Reasonable Efforts to Gain Access to Defendant

This element is much more facts and circumstances based than the first two elements, which are black and white issues. It is this element that was the key point of discussion in State v. Hatley, 661 S.E.2d 43 (N.C. App. 2008). In Hatley, the witness never informed anyone at the jail that she was there to act as a witness to the breath test. The State argued that since the witness never told anyone at the jail that she was there to act as a witness to a breath test, the Defendant’s rights were not violated. Hatley, 661 S.E.2d at 45. In Hatley, the charging officer knew the defendant had contacted a witness, her daughter, and also knew that the witness was on her way to the Sheriff’s office. When the daughter arrived at the Sherriff’s office, she told the front desk officer: “I am here for Debbie Hatley, who was charged with DUI.”

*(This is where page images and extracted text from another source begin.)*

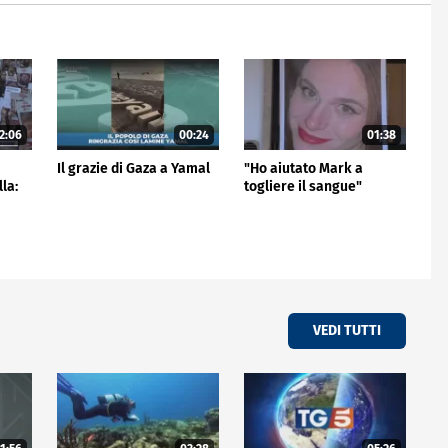
2:06
00:24
01:38
e
Il grazie di Gaza a Yamal
"Ho aiutato Mark a
lla:
togliere il sangue"
VEDI TUTTI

The Court of Appeals found that this statement to the front desk officer was a reasonable effort by Defendant’s daughter to gain access to defendant and therefore, Denial of Defendant’s statutory rights were violated. Hatley, 661 S.E.2d 43, 46 (“We find no authority for the proposition that a potential witness to an intoxilyzer test must state unequivocally and specifically that he or she has been called to view the test before the witness is permitted to observe the test. Uncontradicted evidence shows that the witness timely arrived; identified and described to the front desk officer the person she was there to see; and told the front desk officer that the person was there for ‘a DUI.’”)

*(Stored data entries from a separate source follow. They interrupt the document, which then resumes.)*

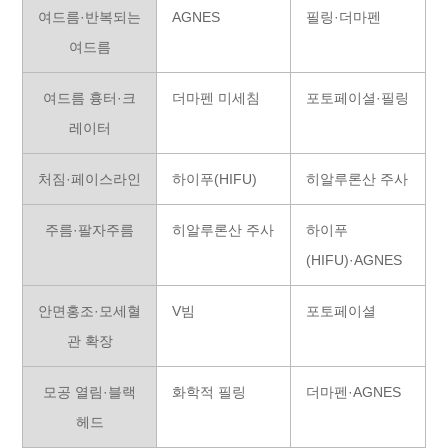
여드름·반복되는
AGNES
필링·더마펜
여드름
여드름 흉터·크
더마펜 미세침
포토페이셜·필링
레이터
처짐·페이스라인
하이푸(HIFU)
히알루론산 주사
주름·팔자주름
히알루론산 주사
하이푸
(HIFU)·AGNES
안면홍조·모세혈
V빔
포토페이셜
관 확장
모공 열림·블랙
화학적 필링
더마펜·AGNES
헤드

Remedy for Statutory Violation

The remedy for a denial of access to a witness to view testing procedures as laid out under 20-16.2 is suppression of the chemical test results. State v. Myers, 118 N.C. App. 452, 455 S.E.2d 492, disc. review denied, 340 N.C. 362, 458 S.e.2d 195 (1995). As a result, where it is anticipated that a statutory denial of access to witness occurred, attorneys should make a pretrial motion to suppress the results of the blood or breath test. N.C.G.S. § 20-38.6(a). If you are arguing there was a constitutional violation of your client’s rights resulting from a denial of access to a witness then the appropriate remedy is dismissal. See Ferguson, 90 N.C. App. at 519.

 

Red Herrings Argued by the State

Red Herring 1: “The presence of a witness would not have changed the breath test.” True, but irrelevant. In Hatley the result was a .11. The question is whether a violation of the statutory right has occurred. The statutory right at issue is having a witness see the testing procedures whether they produce a helpful or hurtful result.

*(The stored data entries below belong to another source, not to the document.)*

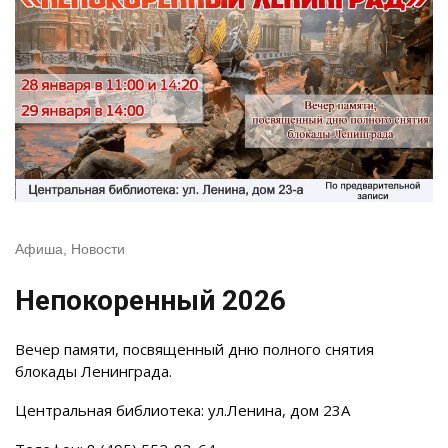
Афиша
,
Новости
Непокоренный 2026
Вечер памяти, посвященный дню полного снятия
блокады Ленинграда.
Центральная библиотека: ул.Ленина, дом 23А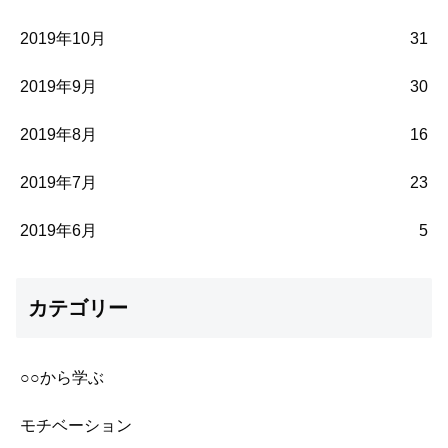
2019年10月
31
2019年9月
30
2019年8月
16
2019年7月
23
2019年6月
5
カテゴリー
○○から学ぶ
モチベーション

Red Herring 2: “The witness was allowed to see the defendant shortly after testing.” This fact may be important in a suppression hearing based on State v. Knoll, but is not relevant for the right of being able to have a witness for chemical testing procedures.

Red Herring 3: “There were signs in the jail that indicated to a witness the specific language they needed to use to act as a witness to a breath test.” Police signs do not trump the Court of Appeals of North Carolina. There is zero legal authority that a potential witness “must state unequivocally and specifically that he or she has been called to view the test.” Hatley, 661 S.E.2d 46.

The Court’s reasoning in Hatley seems to indicate that defendants and their witnesses have limited knowledge and understanding of the legal process and rights related to breath testing whereas officers and magistrate judges deal with these situations on a daily basis and are in a better position to insure that a person’s legal rights are protected. Many times I have friends and family of a defendant show up at the jail with very limited information as to what they are there to do or how they can help. However, they are there for their friend (the defendant) and clearly indicate this to the magistrate.

Such a person is a “potential witness” for breath testing purposes even if they don’t know that witnessing a breath test is an option. I ask such friends or family “if you had been asked by the magistrate if you would be willing to view chemical testing would you have been willing to do so?” I have never had a situation where the answer to this question was anything but a resounding yes.